What is the first impression your new dental patient has of you?

What is your patient thinking when he or she first meets you? I hate to say it, but you need to think about this. What do you see when you look in that proverbial mirror? Here are three categories to keep in mind when making a first impression.

“You have got to be kidding! This teenager is going to be taking care of my teeth? I am old enough to be her grandma. And … what is with the body piercings? How many is enough? Why aren’t her parents telling her to stop putting so many holes in her head?”

Is your new patient thinking like this when he or she first meets you? I hate to say it, but you need to think about this. What do you see when you look in that proverbial mirror?

Here are three categories we are going to examine in this article…

  • Hygiene

  • Timeliness

  • Maturity

Hygiene

Now don’t get offended … because this may hurt a little. Some folks who work in the practice simply don’t realize how important it is to have good hygiene of their own (be honest … you can probably think of someone right now who fits this description).
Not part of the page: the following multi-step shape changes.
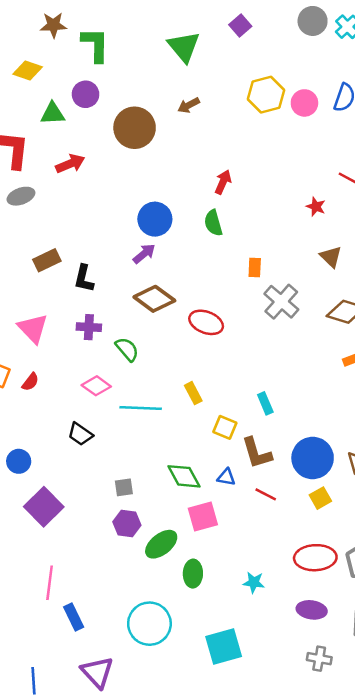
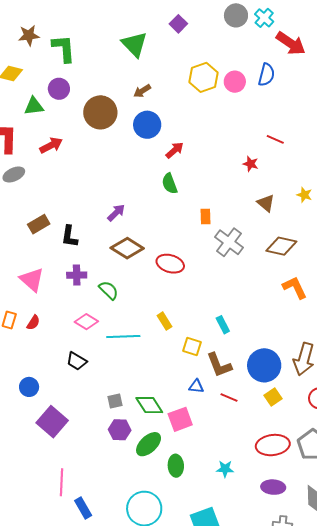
red arrow: (223, 182) -> (175, 150), turned 30
blue circle: (155, 219) -> (147, 125), moved
green diamond: (184, 476) -> (149, 405), moved

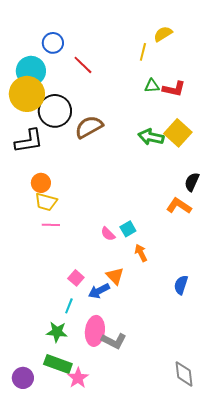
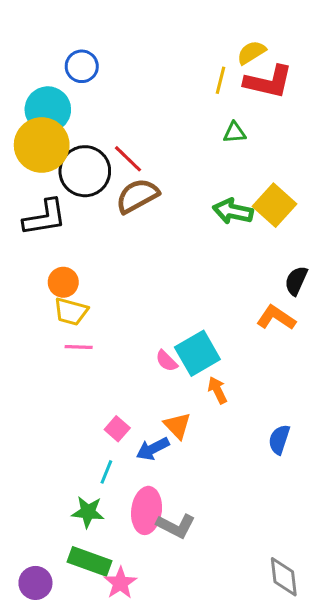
red line: (83, 65) -> (128, 159), moved
red L-shape: (174, 89) -> (268, 82), moved, size x1.4
cyan square: (128, 229) -> (197, 353), size x1.8

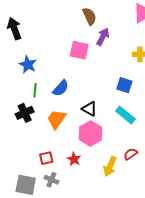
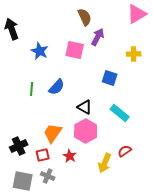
blue star: (28, 65) -> (40, 51), moved
blue square: (124, 85) -> (110, 78), moved
black cross: (25, 113) -> (19, 146), moved
orange trapezoid: (57, 119) -> (53, 133), moved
Fingernails should be kept trimmed and neat. As a patient, even with your gloves on, those long nails you love scare me to death. The last thing I want is to be scratched inadvertently (yes, I am a wimp who doesn’t want another reason to be scared to go to the dentist).
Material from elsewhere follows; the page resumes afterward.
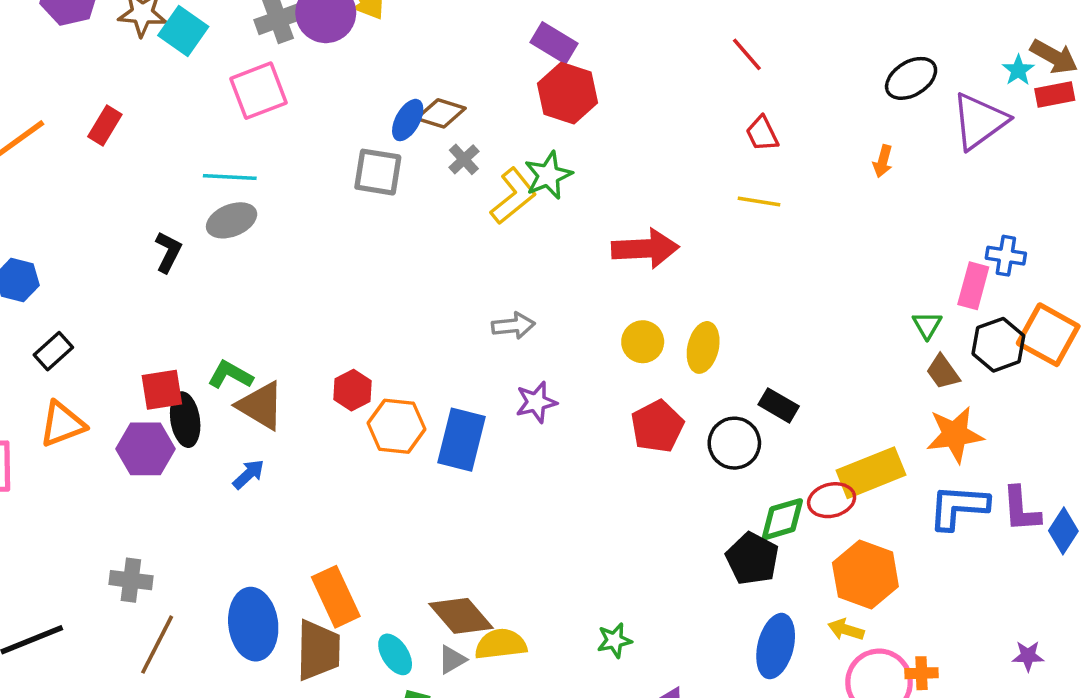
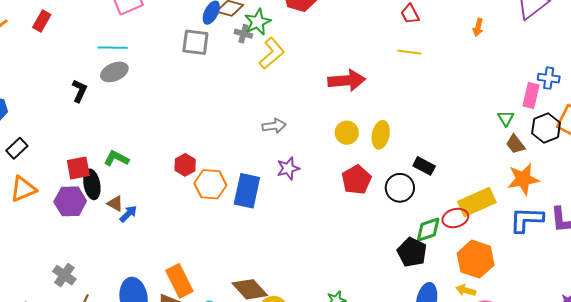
gray cross: (464, 159) -> (243, 34), turned -30
green star: (548, 175) -> (258, 22), moved
brown triangle: (261, 406) -> (115, 204), moved, size x0.6
gray cross: (131, 580) -> (64, 275), turned 30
I shouldn’t have to be worried about your hygiene and bathroom etiquette. After all, your hands are going into my mouth. If you don’t take care of yourself, I wonder how well you are sterilizing the equipment between patients. I know. You probably think I am ridiculous or that I have some kind of issue. Maybe I do … but then again … maybe I am saying what a lot of your patients are thinking. Think about it.

 

Timeliness

Do you and your work colleagues show up on time for my appointment? I don’t want to waste my paid time off sitting in your waiting room because you are running behind. If you are running late, have someone at the front desk call me with as much advance notice as possible. Otherwise, I will just get nasty and angry … and that’s not a good way to start a relationship. It is, however, a great way to lose me as a patient.

Maturity

Maturity is not about age. I want a professional working on me who I can trust. I do not want to hear about your gossip and/or your drinking or partying over the weekend. Do you realize that you shoot yourself in the foot every time you show what a gossiper and/or party person you are? Patients are not deaf. We listen to everything because we are bored, trapped, and can’t talk since you have all this stuff in our mouths. Pay attention to what you say. Do not say anything you would not want your boss to overhear. And, for Pete’s sake, do not talk about other patients in front of us. That is my pet peeve. Respect my privacy. It’s not too much to ask.
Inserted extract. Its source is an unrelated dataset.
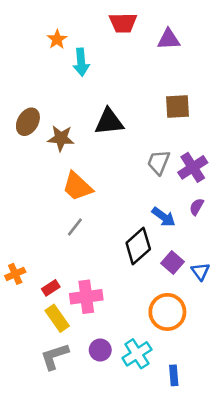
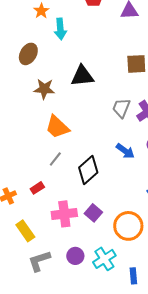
brown ellipse: (28, 122) -> (28, 54), moved
black diamond: (138, 246) -> (88, 170), moved
purple square: (172, 263) -> (93, 213), moved
red rectangle: (51, 288) -> (37, 188), moved
yellow rectangle: (57, 318) -> (25, 231), moved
These are the things that can make or break a relationship, whether it is from the very first visit or with a long-term patient. Don’t act like you do at home with your family or friends. This is where you work. Respect that.

Have I ticked you off yet? I can already see the hate e-mail filling up my mailbox. If that’s the case, why would I write this and ask for it to be published? Because, sometimes you, the professional, forget that we, the patients, have eyes and ears. You are the brand. How you come across with your attire, hygiene, maturity, timeliness and expertise is what makes you the professional you are. Stop shooting yourself in the foot and take a good look in that mirror. Your patients will appreciate it … and so will your practice’s bottom line.